We do not currently scrape any underground marketplace websites, but plan to expand into this area soon. However, one of the underground forums that we do scrape has introduced a service for processing "contracts" and from this we collect a range of valuable information such as the nature of the goods and services being exchanged, maker/taker obligations, contract values, agreement term and reputation ratings of the parties involved. It may also contain payment details, including bitcoin wallets and transaction hashes. This is a ground-truth dataset, which can be used to understand part of the underground economy and its underlying social network. The dataset contains roughly 180,000 contracts at present and it is being collected on a regular basis.

Defaced websites

Some people choose to boast about their hacking ability by breaking into websites, defacing pages and then publishing details of the defaced page online. We are building a dataset of these boasts ... we currently have about 550,000 sets of details (notifier, location, IP address, domain, webserver information and snapshot of defaced page) and expect this total to grow markedly over the next few months.

Underground chat channels

A number of publicly accessible channels on Discord and Telegram are used for discussions of cybercrime topics such as illicit markets and booter (DDoS) services. We currently have a collection of over 3 million Telegram message (from 50+ channels) and 2.5 million Dicord message (from over 3000 channels).

Extremist chat channels

A number of publicly accessible channels on Discord and Telegram are used for discussions of "extremist" content with hate groups, extremism and radicalisation. We currently have a collection of over 2.6 million Telegram message (from 60+ channels) and 5.3 million Discord messages (from over 600+ channels).

Investment scams

Investment fraudsters and financial scam operators aim to lure victims into making investments in fake schemes, which either promise very high rates of return (with very low risk), impersonate some genuine companies or do not exist at all. We have been collecting scam reports from multiple sources including blocklists, scam reporting forums and online social media posts and we currently hold details of more than 150,000 associated web URLs.

Modded apps

Third-party app marketplaces are now filled with large numbers of modded Android apps offering similar (or more) functionality compared with the original application. The diversity of these marketplaces has opened new opportunities for malicious actors: modifying the in-app ad networks, including malware, etc. We are building a dataset of these apps collected from several sources -- 3000 so far and growing.

Reflected DDoS victims

We operate nearly 100 sensors in various locations around the world that record incoming UDP packets (in PCAP files in the first instance, but duplicates are summarised in text files).

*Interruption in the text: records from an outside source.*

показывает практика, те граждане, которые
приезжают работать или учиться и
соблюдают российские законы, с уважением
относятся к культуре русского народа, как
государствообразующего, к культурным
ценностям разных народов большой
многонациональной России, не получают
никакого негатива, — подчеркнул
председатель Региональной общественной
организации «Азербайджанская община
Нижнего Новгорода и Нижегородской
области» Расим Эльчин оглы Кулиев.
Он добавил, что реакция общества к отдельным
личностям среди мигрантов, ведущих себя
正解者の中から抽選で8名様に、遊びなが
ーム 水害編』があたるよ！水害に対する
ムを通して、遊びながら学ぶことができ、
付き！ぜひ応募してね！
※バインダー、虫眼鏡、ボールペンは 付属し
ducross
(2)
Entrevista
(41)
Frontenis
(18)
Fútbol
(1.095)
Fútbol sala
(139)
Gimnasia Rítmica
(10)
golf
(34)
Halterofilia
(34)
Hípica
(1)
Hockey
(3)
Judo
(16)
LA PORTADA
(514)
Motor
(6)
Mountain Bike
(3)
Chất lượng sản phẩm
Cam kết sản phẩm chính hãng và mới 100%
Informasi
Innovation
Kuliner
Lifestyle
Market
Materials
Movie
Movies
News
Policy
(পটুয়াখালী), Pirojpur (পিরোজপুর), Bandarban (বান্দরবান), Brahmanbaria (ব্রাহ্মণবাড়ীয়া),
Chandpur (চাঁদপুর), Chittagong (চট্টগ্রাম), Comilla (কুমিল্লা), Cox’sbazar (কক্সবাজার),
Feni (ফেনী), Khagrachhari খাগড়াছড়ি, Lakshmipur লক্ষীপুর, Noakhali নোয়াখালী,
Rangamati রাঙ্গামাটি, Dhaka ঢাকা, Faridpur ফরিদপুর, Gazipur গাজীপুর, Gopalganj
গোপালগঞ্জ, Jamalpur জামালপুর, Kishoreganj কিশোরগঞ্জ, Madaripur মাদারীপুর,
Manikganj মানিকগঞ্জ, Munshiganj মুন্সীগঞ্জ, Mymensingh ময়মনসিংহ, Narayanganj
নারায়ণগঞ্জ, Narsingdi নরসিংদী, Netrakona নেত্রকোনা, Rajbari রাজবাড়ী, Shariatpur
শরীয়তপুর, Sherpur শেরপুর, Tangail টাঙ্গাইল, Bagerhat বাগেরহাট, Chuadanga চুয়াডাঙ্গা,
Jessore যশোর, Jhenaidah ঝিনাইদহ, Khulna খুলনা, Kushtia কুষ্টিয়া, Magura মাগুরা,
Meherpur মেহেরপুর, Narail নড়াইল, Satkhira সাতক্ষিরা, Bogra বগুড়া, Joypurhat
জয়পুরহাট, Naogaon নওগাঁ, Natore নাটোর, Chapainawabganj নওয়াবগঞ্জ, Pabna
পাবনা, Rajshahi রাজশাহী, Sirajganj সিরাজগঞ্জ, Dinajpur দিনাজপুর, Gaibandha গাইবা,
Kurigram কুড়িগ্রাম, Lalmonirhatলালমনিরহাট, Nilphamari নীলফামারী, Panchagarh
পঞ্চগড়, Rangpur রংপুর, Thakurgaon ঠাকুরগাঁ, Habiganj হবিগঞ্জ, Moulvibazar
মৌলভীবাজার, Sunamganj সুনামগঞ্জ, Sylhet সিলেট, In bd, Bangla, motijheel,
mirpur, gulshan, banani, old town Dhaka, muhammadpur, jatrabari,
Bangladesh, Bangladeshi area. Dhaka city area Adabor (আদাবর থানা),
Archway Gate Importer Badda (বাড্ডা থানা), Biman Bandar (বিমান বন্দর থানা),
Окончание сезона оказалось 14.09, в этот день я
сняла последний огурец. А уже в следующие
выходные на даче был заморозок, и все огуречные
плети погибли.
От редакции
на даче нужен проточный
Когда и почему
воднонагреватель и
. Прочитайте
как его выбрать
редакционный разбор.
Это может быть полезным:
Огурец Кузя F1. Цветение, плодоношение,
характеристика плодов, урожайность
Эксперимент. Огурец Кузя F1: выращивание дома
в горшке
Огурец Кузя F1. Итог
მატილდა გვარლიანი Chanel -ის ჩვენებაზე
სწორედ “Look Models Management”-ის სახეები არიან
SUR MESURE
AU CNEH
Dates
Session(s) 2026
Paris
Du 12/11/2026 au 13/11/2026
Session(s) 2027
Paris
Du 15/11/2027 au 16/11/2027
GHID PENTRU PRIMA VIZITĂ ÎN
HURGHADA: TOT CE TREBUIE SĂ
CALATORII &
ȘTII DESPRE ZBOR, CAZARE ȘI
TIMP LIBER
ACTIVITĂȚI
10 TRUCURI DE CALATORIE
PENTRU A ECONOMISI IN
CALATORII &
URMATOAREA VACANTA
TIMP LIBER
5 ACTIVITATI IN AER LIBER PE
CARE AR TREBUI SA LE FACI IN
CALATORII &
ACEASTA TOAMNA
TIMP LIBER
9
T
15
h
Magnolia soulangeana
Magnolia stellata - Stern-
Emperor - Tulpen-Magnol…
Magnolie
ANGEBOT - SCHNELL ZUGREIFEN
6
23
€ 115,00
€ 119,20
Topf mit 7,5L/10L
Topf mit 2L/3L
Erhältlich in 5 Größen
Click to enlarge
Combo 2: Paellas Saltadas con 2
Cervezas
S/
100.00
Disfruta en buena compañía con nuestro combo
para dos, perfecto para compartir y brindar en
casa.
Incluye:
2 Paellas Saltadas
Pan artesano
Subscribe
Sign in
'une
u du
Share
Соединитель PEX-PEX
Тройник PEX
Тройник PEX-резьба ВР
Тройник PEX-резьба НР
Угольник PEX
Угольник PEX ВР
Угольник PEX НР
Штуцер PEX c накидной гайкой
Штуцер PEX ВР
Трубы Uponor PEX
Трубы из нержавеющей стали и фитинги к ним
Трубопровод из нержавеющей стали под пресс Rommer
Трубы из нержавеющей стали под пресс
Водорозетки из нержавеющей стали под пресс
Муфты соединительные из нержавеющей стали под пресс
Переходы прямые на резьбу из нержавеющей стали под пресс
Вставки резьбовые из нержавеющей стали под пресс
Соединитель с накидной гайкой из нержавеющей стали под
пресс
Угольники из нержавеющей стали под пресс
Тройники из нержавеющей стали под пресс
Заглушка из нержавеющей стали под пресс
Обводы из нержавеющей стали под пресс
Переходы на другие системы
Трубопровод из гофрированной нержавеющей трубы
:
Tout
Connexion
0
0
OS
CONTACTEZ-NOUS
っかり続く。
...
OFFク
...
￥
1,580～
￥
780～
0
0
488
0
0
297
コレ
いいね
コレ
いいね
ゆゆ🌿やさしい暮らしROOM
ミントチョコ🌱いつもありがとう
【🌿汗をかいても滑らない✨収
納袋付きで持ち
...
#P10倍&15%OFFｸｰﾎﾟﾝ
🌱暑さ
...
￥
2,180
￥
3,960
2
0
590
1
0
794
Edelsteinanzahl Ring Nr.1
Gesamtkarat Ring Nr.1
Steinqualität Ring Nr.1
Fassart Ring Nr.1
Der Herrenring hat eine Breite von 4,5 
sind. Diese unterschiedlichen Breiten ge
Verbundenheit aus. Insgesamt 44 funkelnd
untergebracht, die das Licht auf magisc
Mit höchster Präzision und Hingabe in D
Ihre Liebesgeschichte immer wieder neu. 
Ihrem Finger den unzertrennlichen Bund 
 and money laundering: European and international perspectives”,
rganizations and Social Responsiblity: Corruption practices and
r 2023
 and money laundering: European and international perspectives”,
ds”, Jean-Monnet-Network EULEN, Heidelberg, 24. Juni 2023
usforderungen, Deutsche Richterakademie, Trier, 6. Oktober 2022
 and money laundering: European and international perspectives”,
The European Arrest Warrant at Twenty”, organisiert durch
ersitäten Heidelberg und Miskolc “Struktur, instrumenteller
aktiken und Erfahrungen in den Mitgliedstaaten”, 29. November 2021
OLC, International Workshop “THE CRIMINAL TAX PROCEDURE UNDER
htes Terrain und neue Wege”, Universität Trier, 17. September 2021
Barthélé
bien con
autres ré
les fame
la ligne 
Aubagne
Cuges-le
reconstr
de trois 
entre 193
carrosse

The sensors respond to packets associated with scanning for 'reflectors' that are to be often used in distributed reflected amplified denial of service (DDoS) attacks -- and this means that our sensors are often called into play for these attacks, which means that we have a record of the victim IP.

Our dataset starts in March 2014, though the number of sensors varies over time. A high level description of our collection system and a summary of the data appears in our paper Daniel R. Thomas, Richard Clayton, and Alastair R. Beresford: "1000 days of UDP amplification DDoS attacks", APWG eCrime, 2017.

Note that the dataset is large (we have data on over 4 trillion packets) so you will need to think about whether your research should only be on a subset of the data.

Mirai scanning data

The Mirai malware scans for devices that it may be able to compromise by sending out distinctive TCP SYN packets. We collect these packets when they hit our sensors. We have data from about a dozen sensors from mid-November 2016 onwards, but significantly better coverage from a (circa) /16 after April 2017 and from a further (bit more than a) /14 from mid-October 2017 onwards.

Mirai malware (etc)

We operate honeypots that are specifically intended to collect Mirai malware (they also get a certain amount of bycatch -- copies of QBot variants etc.). We have around 15000 binaries (which is not as impressive as it sounds because a Mirai source file is usually compiled ten or more times for different CPU architectures and we collect all the variants we can).

Honeypot data

We have over 1 year of honeypot data for tcp/22 (SSH connections).

Blog spam

Our blog (https://lightbluetouchpaper.org) receives a large number (50+) of spam comments each day. We now have a collection of around 200K of these.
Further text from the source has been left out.